Joohyun afastou o celular do ouvido, assustada.

— Seulgi, menos! Até seus vizinhos devem ter te escutado.

— Danem-se os vizinhos. Que história é essa de viajar amanhã? Eu tinha feito planos, sabia?

— Não, eu não sabia. Talvez você pudesse começar a considerar a hipótese de me contar quando pretende me arrastar para fora de casa.

— Eu não disse que você estava inclusa neles. Agora eu vou ter que cancelar pra ir com você até o aeroporto.

— Essa doeu. Não precisa cancelar nada, não precisa ir comigo. Não é como se eu estivesse indo morar fora, você sabe.

— Quero falar na sua cabeça quantas vezes for possível sobre o quão asno você está sendo. Talvez uma hora você entenda. E vou fazer questão de fazer isso nos piores momentos possíveis.

— Minha mãe vai te odiar.

— Ela já odeia. E não é como se eu me importasse com a sua mãe.

— Você é uma pessoa lamentável, Kang Seulgi. Ligar para o mundo faz bem às vezes.

— Jura que é VOCÊ a pessoa que está me falando isso? Que bem faz ligar para o mundo, mas não para si mesma?

— Não começa...

Joohyun levantou a sobrancelha ao ouvir uma voz desconhecida, tão perto do microfone que a pessoa deveria estar praticamente colada à Seulgi.

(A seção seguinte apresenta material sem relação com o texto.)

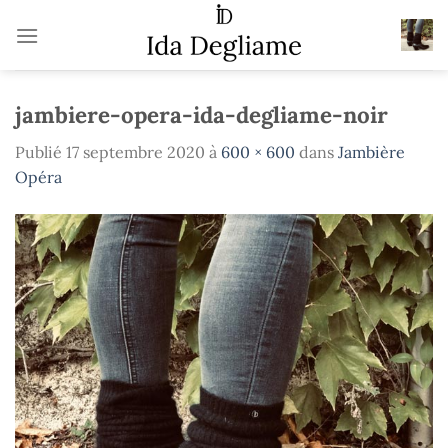
Passer
au
contenu
jambiere-opera-ida-degliame-noir
Publié
17 septembre 2020
à
600 × 600
dans
Jambière
Opéra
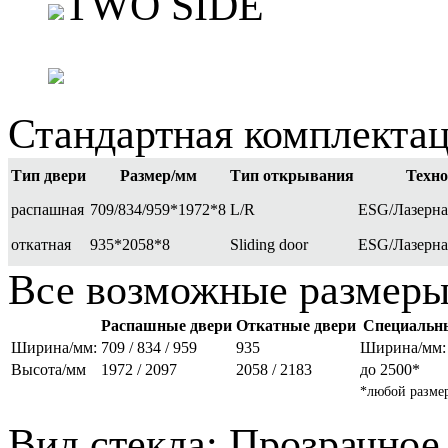
TWO SIDE
Стандартная комплекта
Тип двери
Размер/мм
Тип открывания
Техно
распашная
709/834/959*1972*8
L/R
ESG/Лазерна
откатная
935*2058*8
Sliding door
ESG/Лазерна
Все возможные размеры
Распашные двери
Откатные двери
Специальн
Ширина/мм:
709 / 834 / 959
935
Ширина/мм: 
Высота/мм
1972 / 2097
2058 / 2183
до 2500*
*любой разме
Вид стекла:
Прозрачное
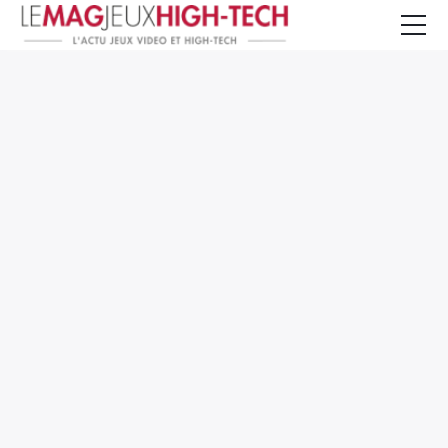
Jeux Vidéo
PC et Hardware
Smartphone et Tablettes
High-Tech
Mangas et Comics
TV, cinéma
Test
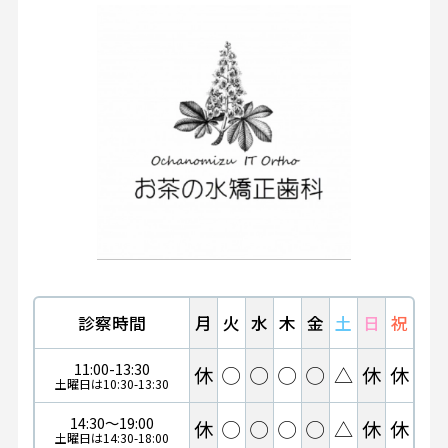
診察時間
月
火
水
木
金
土
日
祝
11:00-13:30
休
◯
◯
◯
◯
△
休
休
土曜日は10:30-13:30
14:30～19:00
休
◯
◯
◯
◯
△
休
休
土曜日は14:30-18:00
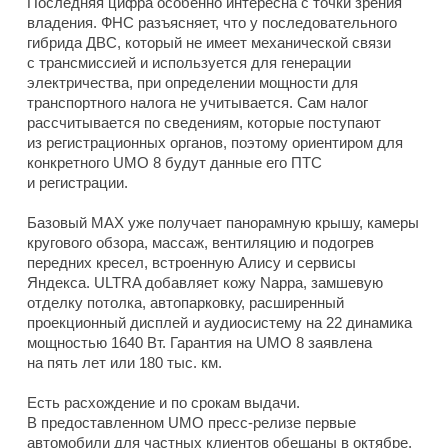
Последняя цифра особенно интересна с точки зрения
владения. ФНС разъясняет, что у последовательного
гибрида ДВС, который не имеет механической связи
с трансмиссией и используется для генерации
электричества, при определении мощности для
транспортного налога не учитывается. Сам налог
рассчитывается по сведениям, которые поступают
из регистрационных органов, поэтому ориентиром для
конкретного UMO 8 будут данные его ПТС
и регистрации.
Базовый MAX уже получает панорамную крышу, камеры
кругового обзора, массаж, вентиляцию и подогрев
передних кресел, встроенную Алису и сервисы
Яндекса. ULTRA добавляет кожу Nappa, замшевую
отделку потолка, автопарковку, расширенный
проекционный дисплей и аудиосистему на 22 динамика
мощностью 1640 Вт. Гарантия на UMO 8 заявлена
на пять лет или 180 тыс. км.
Есть расхождение и по срокам выдачи.
В предоставленном UMO пресс-релизе первые
автомобили для частных клиентов обещаны в октябре,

— Com quem está falando, Kang bear?

Falhou ao segurar a risada e sabia que Seulgi estava corando ao outro lado da linha, pôde ouvi-la limpando a garganta antes de abafar o celular pra responder a pergunta de quem quer que fosse e voltar rapidamente. Não podia perder a chance e falou antes que ela pudesse se manifestar.

— E então, Kang bear, sobre a minha mãe...

— Oh, cale a boca!

Joohyun riu alto. Gostava desses momentos com Seulgi. A faziam sentir-se viva, até mesmo feliz por instantes.

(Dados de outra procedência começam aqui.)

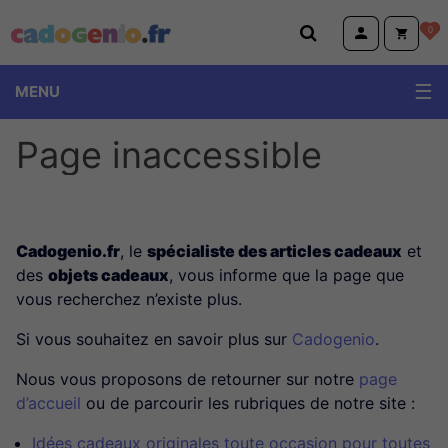
Cadogenio.fr
0
MENU
Page inaccessible
Cadogenio.fr
, le
spécialiste des articles cadeaux
et
des
objets cadeaux
, vous informe que la page que
vous recherchez n’existe plus.
Si vous souhaitez en savoir plus sur
Cadogenio
.
Nous vous proposons de retourner sur notre
page
d’accueil
ou de parcourir les rubriques de notre site :
Idées cadeaux originales toute occasion pour toutes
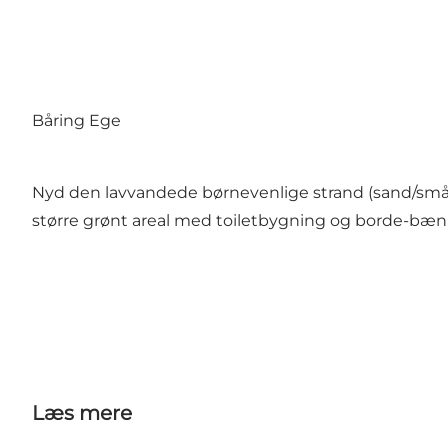
Båring Ege
Nyd den lavvandede børnevenlige strand (sand/småst
større grønt areal med toiletbygning og borde-bæ
Læs mere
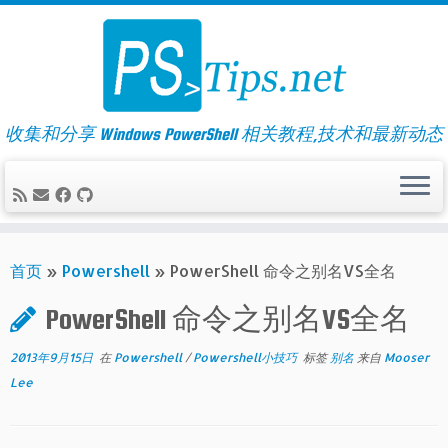
Skip
to
content
收集和分享 Windows PowerShell 相关教程,技术和最新动态
首页
»
Powershell
»
PowerShell 命令之别名VS全名
PowerShell 命令之别名VS全名
2013年9月15日
在
Powershell
/
Powershell小技巧
标签
别名
来自
Mooser
Lee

— Eu vejo você amanhã. Preciso arrumar as malas e confirmar a viagem com Sehun.

— Te desejo uma péssima noite.

— Não desejo o mesmo porque sua acompanhante não merece uma noite ruim só porque a namorada é irritante. Aproveite bem, Kang bear.

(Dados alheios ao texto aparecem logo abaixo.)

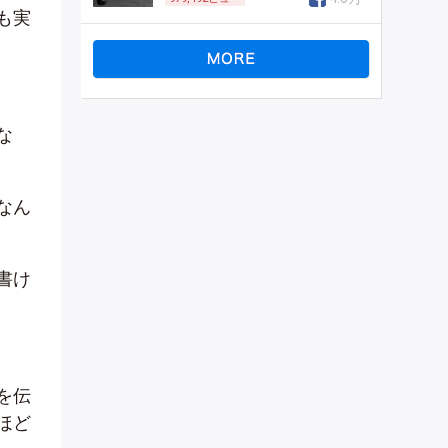
も実
な
なん
書け
を伝
ほど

Mais uma vez deu ênfase no apelido e desligou antes que Seulgi dissesse mais alguma coisa, provavelmente a mandasse para um lugar que ela definitivamente não queria ir.

Suspirou ao voltar a atenção para as duas malas sobre a cama. Sua mãe sequer se dera ao trabalho de lhe dizer quanto tempo duraria a tal viagem, precisou descobrir checando a data das passagens. Duas semanas. Seria capaz de suportar duas semanas perto de um quase desconhecido? Seria capaz de se abrir, como Sehun esperava que fizesse?

Certamente não.

Mas não se permitia negar.

Correu os dedos pelos cabelos e fechou os olhos momentaneamente, recompondo-se. Digitou uma mensagem rápida para Sehun e deixou o celular sobre a cômoda, virando-se para enfim começar a arrumar as malditas malas.

***

Sentada no saguão de embarque, Joohyun aguardava em completo silêncio a chegada de Sehun. A viagem até Boryeong-si não era demorada, apenas três horas de carro, mas as passagens compradas pela mãe de Joohyun eram aéreas. Estariam em Muchangpo em uma hora, e a viagem fora programada para a parte da manhã, mais uma vez por sua mãe. Segundo ela, esperava que ambos aproveitassem o máximo de tempo possível na pequena cidade. O voo sairia em vinte minutos e Sehun não havia dado sinal de vida, sequer respondera sua mensagem. Começava a ficar nervosa. Ele não podia deixá-la ir sozinha para um lugar desconhecido.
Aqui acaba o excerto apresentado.